LLuffman: LLM-based steganography

2023-04-28

It is a tale
Told by an idiot, full of sound and fury
Signifying nothing (MacBeth I.v. 58-59).
And here is the thing: if you are looking at these blog entries for their significance - you won't get any!

— ./main -m ./models/7B/ggml-model-q4_0.bin -f macbeth.txt -e secret

Text generated by large language models (LLMs) has recently become much more copious and is extremely ignorable. This makes LLM text an attractive target for steganography. Here I describe my steganographic modification of llama.cpp, a C++ implementation of Meta’s LLaMA language model, that encodes an external bitstream in its generated text in a way that can be decoded later.

Tokenization

LLaMA and other LLMs operate not on individual letters or words, but on tokens. The model defines how to break up text into smaller strings, represented as integers. For example, Told by an idiot, tokenizes in this way:

 29911 -> 'T'
  1025 -> 'old'
   491 -> ' by'
   385 -> ' an'
  1178 -> ' id'
 24414 -> 'iot'
 29892 -> ','

That is, the letter T by itself corresponds to the number 29911, and the string ‘old’, with no space before it, corresponds to 1025. The model “sees” input and output text as a list of integers.

Encoding

The model normally operates by continually generating a predicted probability distribution of the next token, choosing one, and then updating so that it then predicts the token after that. After a prompt of “It is a tale”, LLaMA’s distribution is:

 prob.    cumulative
 0.77315  0.77315:    310 -> ' of'
 0.15700  0.93015:    408 -> ' as'        
 0.03834  0.96850:   5429 -> ' told'
 0.03150  1.00000:    393 -> ' that'

Ordinarily what an LLM does is sample from this distribution by the given probabilities: 77% of the time it will choose ‘of’ to be its next token, 16% of the time it will choose ‘as’, then 3.8% for ‘told’ and 3.1% for ‘that’.

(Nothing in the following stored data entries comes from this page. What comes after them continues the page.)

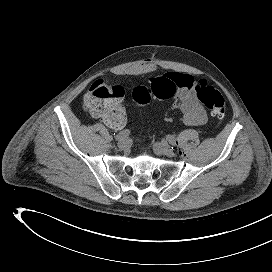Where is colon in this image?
<instances>
[{"label": "colon", "mask_w": 272, "mask_h": 272, "mask_svg": "<svg viewBox=\"0 0 272 272\" xmlns=\"http://www.w3.org/2000/svg\"><path fill=\"white\" fill-rule=\"evenodd\" d=\"M177 92V85L169 78L161 77L151 80L148 86L137 87L132 94L133 104L141 106L152 99H169ZM196 94L201 104L210 114L222 119L226 113V102L222 94L213 86L201 81L196 87ZM124 95L120 86L108 85L97 80L84 97V107L91 114L111 118L119 112V101Z\"/></svg>", "instance_id": "1"}]
</instances>
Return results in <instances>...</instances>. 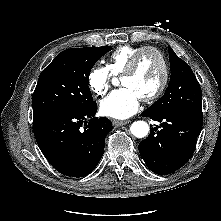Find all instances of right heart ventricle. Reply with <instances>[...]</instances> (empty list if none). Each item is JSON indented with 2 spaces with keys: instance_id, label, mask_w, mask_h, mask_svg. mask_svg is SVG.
Listing matches in <instances>:
<instances>
[{
  "instance_id": "1",
  "label": "right heart ventricle",
  "mask_w": 221,
  "mask_h": 221,
  "mask_svg": "<svg viewBox=\"0 0 221 221\" xmlns=\"http://www.w3.org/2000/svg\"><path fill=\"white\" fill-rule=\"evenodd\" d=\"M146 46H121L110 56L107 68L113 75H121L127 68L134 54Z\"/></svg>"
}]
</instances>
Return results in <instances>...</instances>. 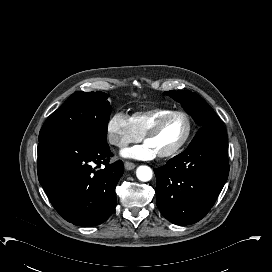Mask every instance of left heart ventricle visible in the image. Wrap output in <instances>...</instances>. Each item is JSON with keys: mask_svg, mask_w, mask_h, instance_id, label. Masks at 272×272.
<instances>
[{"mask_svg": "<svg viewBox=\"0 0 272 272\" xmlns=\"http://www.w3.org/2000/svg\"><path fill=\"white\" fill-rule=\"evenodd\" d=\"M186 123L182 117L169 119L147 142L159 153L173 150L183 139Z\"/></svg>", "mask_w": 272, "mask_h": 272, "instance_id": "b2bd125f", "label": "left heart ventricle"}]
</instances>
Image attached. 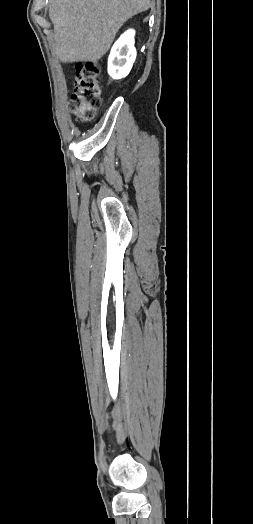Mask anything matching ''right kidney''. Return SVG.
Wrapping results in <instances>:
<instances>
[{"label": "right kidney", "instance_id": "ca27d5eb", "mask_svg": "<svg viewBox=\"0 0 253 524\" xmlns=\"http://www.w3.org/2000/svg\"><path fill=\"white\" fill-rule=\"evenodd\" d=\"M134 30H128L114 43L108 58V73L113 79L126 77L136 59Z\"/></svg>", "mask_w": 253, "mask_h": 524}]
</instances>
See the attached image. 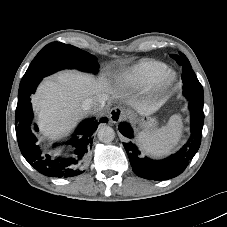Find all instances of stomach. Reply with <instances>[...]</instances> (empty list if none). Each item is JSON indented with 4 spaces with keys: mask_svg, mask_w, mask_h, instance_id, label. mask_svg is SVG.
<instances>
[{
    "mask_svg": "<svg viewBox=\"0 0 227 227\" xmlns=\"http://www.w3.org/2000/svg\"><path fill=\"white\" fill-rule=\"evenodd\" d=\"M136 122L139 125L142 133H151L157 127V120L150 115H144L140 119H137Z\"/></svg>",
    "mask_w": 227,
    "mask_h": 227,
    "instance_id": "obj_1",
    "label": "stomach"
}]
</instances>
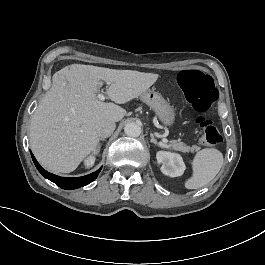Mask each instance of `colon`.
I'll return each mask as SVG.
<instances>
[{
	"label": "colon",
	"instance_id": "obj_1",
	"mask_svg": "<svg viewBox=\"0 0 265 265\" xmlns=\"http://www.w3.org/2000/svg\"><path fill=\"white\" fill-rule=\"evenodd\" d=\"M181 86L195 112V123L202 131V142L212 147L220 146L222 144L220 130L211 118L205 116L219 96L213 81L207 72L194 68L185 73Z\"/></svg>",
	"mask_w": 265,
	"mask_h": 265
}]
</instances>
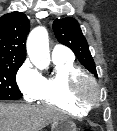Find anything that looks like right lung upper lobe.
<instances>
[{"instance_id":"cb5924a9","label":"right lung upper lobe","mask_w":117,"mask_h":131,"mask_svg":"<svg viewBox=\"0 0 117 131\" xmlns=\"http://www.w3.org/2000/svg\"><path fill=\"white\" fill-rule=\"evenodd\" d=\"M29 30V20L21 12L8 13L0 18V64H23Z\"/></svg>"}]
</instances>
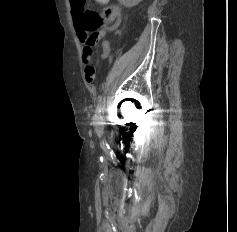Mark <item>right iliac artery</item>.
<instances>
[{
  "label": "right iliac artery",
  "instance_id": "82829eb1",
  "mask_svg": "<svg viewBox=\"0 0 237 232\" xmlns=\"http://www.w3.org/2000/svg\"><path fill=\"white\" fill-rule=\"evenodd\" d=\"M112 61V56H109V62L111 63ZM101 104H102V96L99 97L97 109H96V114H95V119L100 120L101 119Z\"/></svg>",
  "mask_w": 237,
  "mask_h": 232
}]
</instances>
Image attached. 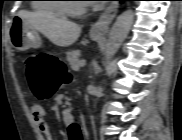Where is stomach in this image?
Returning <instances> with one entry per match:
<instances>
[{
	"label": "stomach",
	"instance_id": "stomach-1",
	"mask_svg": "<svg viewBox=\"0 0 182 140\" xmlns=\"http://www.w3.org/2000/svg\"><path fill=\"white\" fill-rule=\"evenodd\" d=\"M9 35L12 45L19 50L37 48L41 44L39 33L29 25L26 19L19 15L12 19ZM90 37L93 40H98L101 35L90 33Z\"/></svg>",
	"mask_w": 182,
	"mask_h": 140
}]
</instances>
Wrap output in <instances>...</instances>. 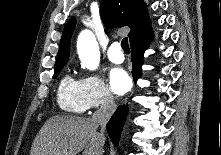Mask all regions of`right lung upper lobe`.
I'll return each instance as SVG.
<instances>
[{"mask_svg":"<svg viewBox=\"0 0 221 155\" xmlns=\"http://www.w3.org/2000/svg\"><path fill=\"white\" fill-rule=\"evenodd\" d=\"M100 14L108 28L130 27V42L150 24L143 0H102ZM75 24V19L71 18L63 30L55 67L65 65L69 59L70 38Z\"/></svg>","mask_w":221,"mask_h":155,"instance_id":"right-lung-upper-lobe-1","label":"right lung upper lobe"}]
</instances>
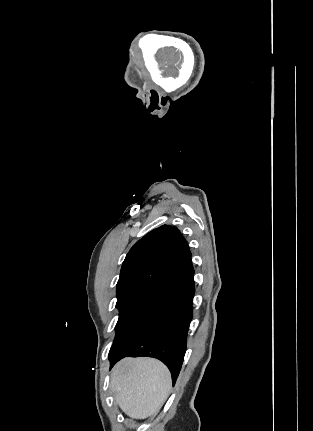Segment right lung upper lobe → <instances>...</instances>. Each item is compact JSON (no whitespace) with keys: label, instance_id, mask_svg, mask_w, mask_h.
Returning a JSON list of instances; mask_svg holds the SVG:
<instances>
[{"label":"right lung upper lobe","instance_id":"cb5924a9","mask_svg":"<svg viewBox=\"0 0 313 431\" xmlns=\"http://www.w3.org/2000/svg\"><path fill=\"white\" fill-rule=\"evenodd\" d=\"M191 258L176 227L163 225L147 233L128 252L117 283V297L149 296Z\"/></svg>","mask_w":313,"mask_h":431}]
</instances>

If we have an external source of bits that we would like to encode in the generated text, we can construct a Huffman code for LLaMA’s distribution and grab bits from this source instead of using a random number generator. After “It is a tale”, with the above distribution, the code looks like:

0   -  310 -> ' of'
10  -  408 -> ' as'
110 - 5429 -> ' told'
111 -  393 -> ' that'

After using up all these bits from the source to choose a path down the Huffman code that we construct for each next token, we end up with text that is probabalistically similar to random LLM text, but can be decoded to recover the source bits.

So, the encoder starts with an initial prompt and then repeats these steps until the source bitstream is exhausted:

Use LLaMA to produce a probability distribution for the next token.
Convert this to a code.
Take data from the source to look up what the next token should be.
Output this token and add it into LLaMA.

Decoding

A decoder can be constructed by regenerating the same Huffman code for each next token, reading what the next token is, and then turning that back into a bitstream. For example, if we know that the encoder started with a prompt of “It is a tale”, and we see “It is a tale that”, we know that the encoder saw the bits 111, and we can write those back to an output stream. At that point we would look at the next token that the encoder sent us and do the same thing. The steps for each token to decode are:

Use LLaMA to produce a probability distribution for the next token.
Convert this to a code.
Look up what the actual next token was, and output these bits.
Add the next token into LLaMA and repeat.

If all goes right, steps 1 and 2 at the encoder and decoder should produce the same thing, and when they do, the decoder recovers the same data. Both the encoder and decoder need to have the same prompt and other settings, including temperature, top k, top p, etc., and of course the same model.

Usage

The patch for llama.cpp that will compile to an encoder and decoder is here.

This patch is based on this specific revision of llama.cpp, and I can offer no reassurance that it would work on other revisions, or be easily rebase-able. But it works for me.

It adds two (currently undocumented) switches to the main executable:

Adding -e [filename] will encode the contents of the file given. llama.cpp has a lot of output, but most is to stderr. Redirecting the output to a file will give you clean text that can go into the decoder.
Adding -d [filename] will decode the text in the file given. Same thing applies here, lots of output but stdout is clean.

The sender of a secret message should, for example, run

./main -e secret-message.txt -p "Larry" > encoded-message.txt

and deliver encoded-message.txt to the recipient. The recipient should run

./main -d encoded-message.txt -p "Larry" > secret-message.txt

to recover the message.

Caveats

The encoder won’t use all of the bits and adds no padding if it runs out in the middle of consuming them for the next token, so the last byte may end up cut off. Try adding a padding byte at the end of your message.

The encoder reads the entire source file before encoding, so you cannot, for example, use -e /dev/random to produce random text.

The implied distribution of the Huffman codes produced is not the same as the actual LLaMA distribution, so a sufficiently motivated adversary would be able to distinguish whether the output text is from unmodified LLaMA vs. LLuffman.